The first two games in San Francisco for the National League Divisional Series were nothing but complete domination from a team evoking memories of the mid-70's Big Red Machine Dynasty. A 5-2 victory over Giants ace Matt Cain in Game One, followed by a Game Two 9-0 drubbing over southpaw Madison Bumgarner set the tone early and seeming as if it was a foregone conclusion that the NLCS would stop in Cincy. Besides, the Reds had the next three games at home, and there was no way they could blow a 2-0 series lead while at home, right? However, in the games that followed, the Reds exhibited specific flaws, flaws that would prove fatal to their season. Game Three provided a differing quality of game in that the pitching that carried each team was on full display. The game was a 1-1 stalemate until a crucial Scott Rolen error in the 10th allowed the game winning run to score. For good measure, the research of Fangraphs Jeff Sullivan showed that the Giants offensive performance that night was the worst ever for a winner in the postseason. Game Four involved a poor showing by Cincinnati emergency starter Mike Leake and its usually strong bullpen that was finalized with a score of 8-3. Lastly, in the deciding Game Five, Reds' starter Mat Latos gave up six runs in the 5th inning, culminating in a grand slam by potential MVP Buster Posey. The Reds were unable to catch the red-hot Giants, as their season ended that day with a 6-4 loss. So how could a team surrender such a major series advantage to a team seemingly devoid of any momentum?

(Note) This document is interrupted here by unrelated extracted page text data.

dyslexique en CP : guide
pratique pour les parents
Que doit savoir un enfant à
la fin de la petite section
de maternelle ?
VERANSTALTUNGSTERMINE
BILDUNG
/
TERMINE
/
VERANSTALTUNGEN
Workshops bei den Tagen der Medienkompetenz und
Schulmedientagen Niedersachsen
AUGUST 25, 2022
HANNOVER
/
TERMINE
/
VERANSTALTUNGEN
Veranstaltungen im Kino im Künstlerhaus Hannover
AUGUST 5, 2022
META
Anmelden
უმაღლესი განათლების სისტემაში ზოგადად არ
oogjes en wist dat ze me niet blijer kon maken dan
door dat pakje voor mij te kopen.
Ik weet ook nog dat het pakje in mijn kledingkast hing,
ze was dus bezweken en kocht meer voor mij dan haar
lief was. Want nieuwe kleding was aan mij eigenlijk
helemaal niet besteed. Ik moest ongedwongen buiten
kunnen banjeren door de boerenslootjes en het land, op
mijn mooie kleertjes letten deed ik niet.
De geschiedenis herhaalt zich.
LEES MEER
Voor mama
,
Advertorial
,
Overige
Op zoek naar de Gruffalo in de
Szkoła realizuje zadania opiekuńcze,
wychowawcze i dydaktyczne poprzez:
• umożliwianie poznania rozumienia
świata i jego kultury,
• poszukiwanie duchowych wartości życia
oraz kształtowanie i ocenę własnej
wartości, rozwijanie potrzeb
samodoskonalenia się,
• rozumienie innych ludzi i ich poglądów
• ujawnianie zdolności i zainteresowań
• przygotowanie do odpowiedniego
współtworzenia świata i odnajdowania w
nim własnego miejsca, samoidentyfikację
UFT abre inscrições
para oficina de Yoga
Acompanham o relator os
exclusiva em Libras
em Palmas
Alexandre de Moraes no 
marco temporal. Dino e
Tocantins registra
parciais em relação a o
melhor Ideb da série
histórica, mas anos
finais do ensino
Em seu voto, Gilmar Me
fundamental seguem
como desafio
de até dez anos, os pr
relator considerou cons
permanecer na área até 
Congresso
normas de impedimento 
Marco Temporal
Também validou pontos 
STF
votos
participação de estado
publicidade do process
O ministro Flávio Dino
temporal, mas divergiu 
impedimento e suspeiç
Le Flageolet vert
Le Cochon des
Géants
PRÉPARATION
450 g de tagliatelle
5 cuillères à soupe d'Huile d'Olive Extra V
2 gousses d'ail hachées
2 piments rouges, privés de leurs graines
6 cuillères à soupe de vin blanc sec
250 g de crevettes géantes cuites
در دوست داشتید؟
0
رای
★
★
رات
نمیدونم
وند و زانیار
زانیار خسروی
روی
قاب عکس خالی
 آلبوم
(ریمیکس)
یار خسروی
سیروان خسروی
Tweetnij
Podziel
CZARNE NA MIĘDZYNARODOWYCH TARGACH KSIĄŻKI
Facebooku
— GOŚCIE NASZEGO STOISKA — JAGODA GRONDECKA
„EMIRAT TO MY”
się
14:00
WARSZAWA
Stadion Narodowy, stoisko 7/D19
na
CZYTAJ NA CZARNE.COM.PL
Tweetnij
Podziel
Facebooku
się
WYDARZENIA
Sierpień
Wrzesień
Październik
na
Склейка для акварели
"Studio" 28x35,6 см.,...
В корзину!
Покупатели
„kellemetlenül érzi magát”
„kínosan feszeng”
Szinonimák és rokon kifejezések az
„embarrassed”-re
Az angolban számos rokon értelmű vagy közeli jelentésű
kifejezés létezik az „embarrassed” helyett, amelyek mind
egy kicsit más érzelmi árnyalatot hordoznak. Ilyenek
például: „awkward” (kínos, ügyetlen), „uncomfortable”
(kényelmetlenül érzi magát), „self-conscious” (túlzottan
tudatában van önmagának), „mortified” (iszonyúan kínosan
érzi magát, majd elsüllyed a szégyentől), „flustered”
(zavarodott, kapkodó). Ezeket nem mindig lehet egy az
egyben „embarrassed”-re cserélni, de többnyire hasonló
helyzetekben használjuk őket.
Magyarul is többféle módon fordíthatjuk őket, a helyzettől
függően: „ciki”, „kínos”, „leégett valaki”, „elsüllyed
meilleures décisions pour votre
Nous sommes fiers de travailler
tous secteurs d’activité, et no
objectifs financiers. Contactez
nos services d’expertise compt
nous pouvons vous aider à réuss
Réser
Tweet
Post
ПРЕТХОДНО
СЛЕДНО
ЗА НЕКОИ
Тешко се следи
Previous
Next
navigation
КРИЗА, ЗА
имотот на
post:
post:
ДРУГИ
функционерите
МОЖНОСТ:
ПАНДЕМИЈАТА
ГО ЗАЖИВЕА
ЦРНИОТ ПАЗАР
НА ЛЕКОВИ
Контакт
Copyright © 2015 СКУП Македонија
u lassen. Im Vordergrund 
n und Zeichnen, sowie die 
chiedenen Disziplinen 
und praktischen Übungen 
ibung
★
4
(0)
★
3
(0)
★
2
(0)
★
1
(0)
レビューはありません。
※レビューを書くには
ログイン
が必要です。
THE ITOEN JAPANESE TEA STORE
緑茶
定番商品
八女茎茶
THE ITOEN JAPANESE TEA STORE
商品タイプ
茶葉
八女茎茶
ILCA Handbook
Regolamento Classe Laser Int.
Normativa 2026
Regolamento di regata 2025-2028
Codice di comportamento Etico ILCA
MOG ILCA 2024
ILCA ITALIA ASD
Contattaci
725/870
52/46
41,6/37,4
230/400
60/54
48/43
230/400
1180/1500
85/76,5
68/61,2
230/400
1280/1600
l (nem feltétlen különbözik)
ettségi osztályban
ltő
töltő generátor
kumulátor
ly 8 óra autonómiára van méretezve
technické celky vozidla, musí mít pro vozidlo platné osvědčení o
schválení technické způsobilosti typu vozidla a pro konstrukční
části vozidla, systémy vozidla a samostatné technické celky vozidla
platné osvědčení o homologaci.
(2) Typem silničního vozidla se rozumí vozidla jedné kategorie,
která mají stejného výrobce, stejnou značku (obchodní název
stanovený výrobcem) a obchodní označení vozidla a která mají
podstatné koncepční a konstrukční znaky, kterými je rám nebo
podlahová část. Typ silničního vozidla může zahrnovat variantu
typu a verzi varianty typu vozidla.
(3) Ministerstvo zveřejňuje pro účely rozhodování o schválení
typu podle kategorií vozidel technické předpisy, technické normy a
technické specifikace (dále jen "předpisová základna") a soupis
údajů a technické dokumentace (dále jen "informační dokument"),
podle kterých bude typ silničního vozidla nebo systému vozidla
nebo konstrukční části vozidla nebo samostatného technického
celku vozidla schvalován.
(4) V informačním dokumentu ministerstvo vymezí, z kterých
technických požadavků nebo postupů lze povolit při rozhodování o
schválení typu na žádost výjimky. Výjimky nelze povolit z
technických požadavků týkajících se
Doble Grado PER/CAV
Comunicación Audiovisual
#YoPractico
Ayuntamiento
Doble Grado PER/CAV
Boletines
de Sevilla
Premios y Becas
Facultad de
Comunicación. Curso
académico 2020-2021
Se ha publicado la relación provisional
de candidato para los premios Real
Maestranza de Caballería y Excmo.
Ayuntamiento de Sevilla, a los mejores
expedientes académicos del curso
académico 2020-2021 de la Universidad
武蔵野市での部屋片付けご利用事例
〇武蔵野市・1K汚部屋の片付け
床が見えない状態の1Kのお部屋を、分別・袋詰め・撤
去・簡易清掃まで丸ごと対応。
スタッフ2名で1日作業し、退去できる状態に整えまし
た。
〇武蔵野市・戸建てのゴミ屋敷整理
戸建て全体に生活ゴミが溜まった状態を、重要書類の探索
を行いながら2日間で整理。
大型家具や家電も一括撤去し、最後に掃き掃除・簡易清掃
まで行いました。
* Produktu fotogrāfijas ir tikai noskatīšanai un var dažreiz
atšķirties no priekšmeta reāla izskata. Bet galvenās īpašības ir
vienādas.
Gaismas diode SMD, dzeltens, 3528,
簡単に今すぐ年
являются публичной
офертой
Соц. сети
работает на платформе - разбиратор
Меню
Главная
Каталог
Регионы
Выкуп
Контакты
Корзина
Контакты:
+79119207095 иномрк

First off, let's look at the major reasons as to why they did not win those games as simply as possible. Game 3 was because of an untimely error and poor hitting, Game 4 was because of poor pitching and poor hitting, and Game 5 was because of poor pitching (which was essentially one bad inning). Now, it seems a theme here is uncharacteristic pitching and inconsistent hitting. Yet, when looking at the overall numbers for the series, the Reds pitching was better (3.13 ERA/32 Hits/1.04 WHIP vs. SF's 4.11/47/1.35) and the Reds offense was better (.261/.327/.389 vs. SF's .194/.266/.339 triple slash). Yet, the key to the Reds collapse was its inability to capitalize with runners on base. In Games 3-5, the Reds batted .125 with 28 runners left on base while the Giants batted .250 with only 14 runners left on base. Just because the Reds had better overall numbers, its failure to drive in runs with players on base was its undoing. Additionally, losing Johnny Cueto in Game 1 due to back issues, ultimately forced the Reds regular season fifth starter, Mike Leake, to throw Game Four. By having Cueto (2.78 ERA, 3.27 FIP) in the game instead of Leake (4.58 ERA, 4.42 FIP) , the Reds lost its best pitcher at arguably the worst possible time. Lastly, key errors by Scott Rolen and rookie Zack Cozart had great impact in the final results of the game. Rolen's Game Three error resulted in a 32% win probability increase for the Giants, the single most influential moment of the game (according to WPA). Cozart's Game Five error only had a 6% WPA for the Giants but allowed a run to score and prevented the Reds from getting a key second out of the inning.
So how can the Reds improve its team for 2013? They are not a whole lot of glaring weaknesses for a team that won 97 games but the most evident flaw is low on base percentage toward the top of the order. Shortstop Zack Cozart and outfielder Drew Stubbs both had sub .301 OBPs, numbers which are unacceptable when potent hitters such as Joey Votto, Jay Bruce, and Ryan Ludwick are unable to drive in runners since no runners are on base. By implementing a steady source of OBP production, more opportunities to drive in runs should arise, even if the team had a runner in scoring position problem during the postseason. Possible free agent solutions include Giants outfielder Angel Pagan (.338 OBP) and Michael Bourn (.348 OBP). Also, other than perhaps replacing Leake with a more dependable fifth starter, the Reds have little holes again look like a strong team for 2013. However, its often the little things that matter the most in October, something the Reds were unable to do this year.